End of Course testing to begin this week



Parents of high school students who attend Emanuel County Schools, don’t forget that End of Course testing begins this week. Swainsboro High and Emanuel County Institute will start testing Thursday, April 28, and will continue through May 11. The complete schedule follows below.


Additionally, here are a few test-taking tips that may come in handy for your students as they embark on this pivotal part of the school term.


1. Discourage your student from cramming. Instead, study in intervals. Studying in 20- to 50-minute increments and giving yourself five to 10 minutes in between is more beneficial than cramming. Distributing learning over time typically benefits long-term retention more than a short period. When your student is studying, remember that reading is not studying. Interact with the materials, but then take a break and come back to it later.


2. Eat, and eat well. Encourage your student to eat breakfast each morning before their End of Course tests; a healthy breakfast directly benefits academic performance and reported GPA among university students. Avoid the sugar and reach for a protein-rich breakfast instead.


Remember, what your student eats overall as part of a healthy diet is important, too. Eating healthy snacks during the day when you are studying for and taking final exams. Have your child reach for nuts, fruit, protein bars, and yogurt are good choices. Pack grapes and mixed fruit; throw snack bags full of nuts and dried fruit; make rollups with lunch meat and cheese; or prepare almond butter and pita bites.


3. Find alternate study spots. It’s important to find a spot that brings your student comfort and peace when they study, but it is just as important to shake up their finals, or in this case, end of course routine. Spending all night in their bedroom staring at a textbook is draining and sometimes the view in the living room just isn’t cutting it. Make a change for the brain.

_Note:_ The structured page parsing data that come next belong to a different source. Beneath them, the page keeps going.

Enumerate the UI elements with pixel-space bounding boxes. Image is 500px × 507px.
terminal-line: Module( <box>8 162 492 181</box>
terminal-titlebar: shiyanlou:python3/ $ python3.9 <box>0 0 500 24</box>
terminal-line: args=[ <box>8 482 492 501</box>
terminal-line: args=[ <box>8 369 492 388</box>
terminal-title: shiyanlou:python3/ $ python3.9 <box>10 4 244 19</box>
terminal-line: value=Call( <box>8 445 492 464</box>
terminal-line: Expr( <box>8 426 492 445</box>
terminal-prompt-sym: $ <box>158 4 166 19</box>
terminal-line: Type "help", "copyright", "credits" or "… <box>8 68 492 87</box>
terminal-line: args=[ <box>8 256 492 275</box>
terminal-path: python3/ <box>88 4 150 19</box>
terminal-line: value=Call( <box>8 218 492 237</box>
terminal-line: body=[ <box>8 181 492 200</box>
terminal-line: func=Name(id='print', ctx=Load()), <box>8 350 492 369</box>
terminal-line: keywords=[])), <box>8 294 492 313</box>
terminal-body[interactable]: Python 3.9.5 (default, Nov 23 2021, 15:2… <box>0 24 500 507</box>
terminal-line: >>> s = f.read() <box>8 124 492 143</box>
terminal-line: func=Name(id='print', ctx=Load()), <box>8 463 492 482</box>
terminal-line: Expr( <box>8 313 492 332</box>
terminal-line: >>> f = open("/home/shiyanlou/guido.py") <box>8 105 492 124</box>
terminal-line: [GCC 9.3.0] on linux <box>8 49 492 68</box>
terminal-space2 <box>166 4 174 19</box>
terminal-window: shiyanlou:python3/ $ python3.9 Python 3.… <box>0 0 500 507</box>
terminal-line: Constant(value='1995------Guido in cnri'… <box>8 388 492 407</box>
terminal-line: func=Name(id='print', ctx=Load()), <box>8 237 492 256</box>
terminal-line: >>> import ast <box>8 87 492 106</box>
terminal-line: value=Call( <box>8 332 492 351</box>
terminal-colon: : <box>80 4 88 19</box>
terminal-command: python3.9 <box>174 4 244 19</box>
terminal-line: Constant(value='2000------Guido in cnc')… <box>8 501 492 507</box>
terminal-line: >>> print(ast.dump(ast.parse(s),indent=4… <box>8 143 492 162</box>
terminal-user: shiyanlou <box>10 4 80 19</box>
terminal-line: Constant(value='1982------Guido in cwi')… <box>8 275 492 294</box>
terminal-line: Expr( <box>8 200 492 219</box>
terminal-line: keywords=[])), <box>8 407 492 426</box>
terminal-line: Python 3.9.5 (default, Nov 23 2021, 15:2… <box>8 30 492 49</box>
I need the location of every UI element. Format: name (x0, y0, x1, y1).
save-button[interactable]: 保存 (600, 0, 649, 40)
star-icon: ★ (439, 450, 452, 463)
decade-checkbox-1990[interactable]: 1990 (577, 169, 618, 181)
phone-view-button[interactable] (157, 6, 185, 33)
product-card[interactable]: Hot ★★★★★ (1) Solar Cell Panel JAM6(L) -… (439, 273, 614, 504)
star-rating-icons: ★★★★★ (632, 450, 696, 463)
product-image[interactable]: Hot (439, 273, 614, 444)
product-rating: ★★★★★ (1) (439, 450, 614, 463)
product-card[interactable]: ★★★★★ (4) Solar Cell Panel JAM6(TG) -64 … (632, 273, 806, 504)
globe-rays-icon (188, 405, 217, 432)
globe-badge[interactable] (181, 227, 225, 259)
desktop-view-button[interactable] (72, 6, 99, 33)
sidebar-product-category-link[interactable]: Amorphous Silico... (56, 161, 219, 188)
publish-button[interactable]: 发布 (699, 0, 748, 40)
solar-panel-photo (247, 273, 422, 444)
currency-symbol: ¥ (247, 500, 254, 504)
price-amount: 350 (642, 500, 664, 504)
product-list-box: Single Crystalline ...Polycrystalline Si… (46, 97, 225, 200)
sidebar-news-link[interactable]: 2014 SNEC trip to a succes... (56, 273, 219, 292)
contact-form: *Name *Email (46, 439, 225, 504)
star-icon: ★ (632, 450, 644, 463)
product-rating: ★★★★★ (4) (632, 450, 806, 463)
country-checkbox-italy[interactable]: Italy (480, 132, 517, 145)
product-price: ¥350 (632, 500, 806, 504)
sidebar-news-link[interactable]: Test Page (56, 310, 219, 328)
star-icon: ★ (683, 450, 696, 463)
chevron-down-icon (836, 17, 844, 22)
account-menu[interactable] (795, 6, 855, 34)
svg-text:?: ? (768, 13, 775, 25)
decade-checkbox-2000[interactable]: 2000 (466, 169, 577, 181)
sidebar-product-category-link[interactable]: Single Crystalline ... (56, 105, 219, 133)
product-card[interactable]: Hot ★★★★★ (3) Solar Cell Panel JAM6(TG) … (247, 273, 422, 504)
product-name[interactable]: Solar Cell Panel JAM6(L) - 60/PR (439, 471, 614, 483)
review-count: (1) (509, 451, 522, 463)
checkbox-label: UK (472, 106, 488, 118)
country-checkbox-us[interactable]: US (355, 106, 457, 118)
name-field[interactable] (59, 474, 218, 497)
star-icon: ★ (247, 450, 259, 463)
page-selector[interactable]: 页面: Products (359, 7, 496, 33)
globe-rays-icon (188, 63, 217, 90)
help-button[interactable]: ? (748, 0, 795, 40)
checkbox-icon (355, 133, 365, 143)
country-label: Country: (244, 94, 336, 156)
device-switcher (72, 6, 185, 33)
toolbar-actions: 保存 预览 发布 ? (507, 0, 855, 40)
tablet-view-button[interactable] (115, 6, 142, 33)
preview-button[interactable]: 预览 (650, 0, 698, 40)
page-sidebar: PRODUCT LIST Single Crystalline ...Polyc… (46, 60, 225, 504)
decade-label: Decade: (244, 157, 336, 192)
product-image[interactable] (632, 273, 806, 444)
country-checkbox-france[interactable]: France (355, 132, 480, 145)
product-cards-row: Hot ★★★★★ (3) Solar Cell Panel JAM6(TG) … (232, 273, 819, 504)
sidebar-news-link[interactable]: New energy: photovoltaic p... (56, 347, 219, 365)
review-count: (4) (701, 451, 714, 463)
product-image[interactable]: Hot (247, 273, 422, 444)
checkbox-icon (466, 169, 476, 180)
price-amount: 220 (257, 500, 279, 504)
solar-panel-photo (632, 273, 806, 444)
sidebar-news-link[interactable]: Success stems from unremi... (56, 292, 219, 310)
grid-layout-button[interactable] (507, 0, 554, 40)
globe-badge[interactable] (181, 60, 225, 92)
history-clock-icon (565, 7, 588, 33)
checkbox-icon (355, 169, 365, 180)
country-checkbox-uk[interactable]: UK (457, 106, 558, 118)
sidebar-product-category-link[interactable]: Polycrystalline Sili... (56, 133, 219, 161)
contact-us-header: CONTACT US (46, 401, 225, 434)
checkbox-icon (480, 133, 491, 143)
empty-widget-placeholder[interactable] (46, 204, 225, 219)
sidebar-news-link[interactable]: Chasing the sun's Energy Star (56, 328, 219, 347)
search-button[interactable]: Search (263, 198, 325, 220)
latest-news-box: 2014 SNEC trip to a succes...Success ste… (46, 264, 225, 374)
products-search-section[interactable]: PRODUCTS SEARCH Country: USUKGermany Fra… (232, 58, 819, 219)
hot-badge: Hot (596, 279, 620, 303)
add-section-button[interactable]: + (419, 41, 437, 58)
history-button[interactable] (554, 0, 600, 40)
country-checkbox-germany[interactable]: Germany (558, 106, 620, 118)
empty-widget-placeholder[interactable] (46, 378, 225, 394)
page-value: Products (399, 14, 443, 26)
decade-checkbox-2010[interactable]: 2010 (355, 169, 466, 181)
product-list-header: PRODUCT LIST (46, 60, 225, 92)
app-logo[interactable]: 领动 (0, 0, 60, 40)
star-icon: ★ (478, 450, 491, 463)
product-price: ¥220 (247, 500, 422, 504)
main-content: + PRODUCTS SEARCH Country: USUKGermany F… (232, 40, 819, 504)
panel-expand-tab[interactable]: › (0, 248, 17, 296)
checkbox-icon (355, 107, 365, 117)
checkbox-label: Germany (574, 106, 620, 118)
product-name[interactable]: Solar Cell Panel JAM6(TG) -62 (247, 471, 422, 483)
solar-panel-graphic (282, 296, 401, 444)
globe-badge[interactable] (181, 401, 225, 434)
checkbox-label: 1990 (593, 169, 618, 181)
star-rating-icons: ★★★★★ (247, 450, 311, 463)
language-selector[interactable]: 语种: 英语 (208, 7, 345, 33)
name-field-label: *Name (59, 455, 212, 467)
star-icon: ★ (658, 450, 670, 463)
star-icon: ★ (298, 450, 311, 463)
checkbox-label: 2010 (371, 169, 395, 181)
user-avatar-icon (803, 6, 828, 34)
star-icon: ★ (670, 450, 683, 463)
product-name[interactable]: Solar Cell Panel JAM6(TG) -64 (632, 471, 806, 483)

According to the New York Times, changing the room where a person studies improve retention. Psychologists found that college students who studied a list of 40 vocabulary words in two different rooms — one windowless and cluttered, the other modern, with a view on a courtyard — did far better on a test than students who studied the words twice, in the same room. Why? The brain makes subtle associations between what it is studying and the background sensations it has at the time. Try alternating your study spots between the library, a study room, and a quiet coffee house.


5. Manage your time. Cramming causes anxiety, which lowers a student’s ability to retain information. By creating a balanced study plan and schedule, students are able to study each subject in its entirety and ultimately boost test performance.


6. Avoid the all-nighter. Almost every student pulls an all-nighter, but that doesn’t make it a good idea. Based on a 2008 study by Pamela Thacher, Associate Professor of Psychology at St. Lawrence University, all-nighters impair reasoning and memory for as long as four days. As a result, students will often receive lower grades. But that’s not all; students would then be forced to wake up earlier than expected—and that’s bad, too. This interferes with rapid-eye-movement (REM), which aids memory. With that said, have your student get a good night’s sleep and expect to perform better on tests. (Here’s another quick tip: Review the toughest material right before going to bed the night before the test. It makes it easier to recall the material later.)


7. Minimize distractions. Research shows that while many teens prefer to study while listening to music, texting friends, or watching television, they are less likely to retain information that way. If your student must listen to music, stick to instrumental music as opposed to something more contemporary.


8. Finally, maximize practice-testing. Your student may have thought highlighting, re-reading and summation would be effective ways to study, but think again! A 2013 study, Improving Students’ Learning With Effective Learning Techniques, found that these techniques do not consistently boost students’ performance. Practice-testing through the use of flashcards or taking practice exams, however, was observed to be a highly effective studying technique.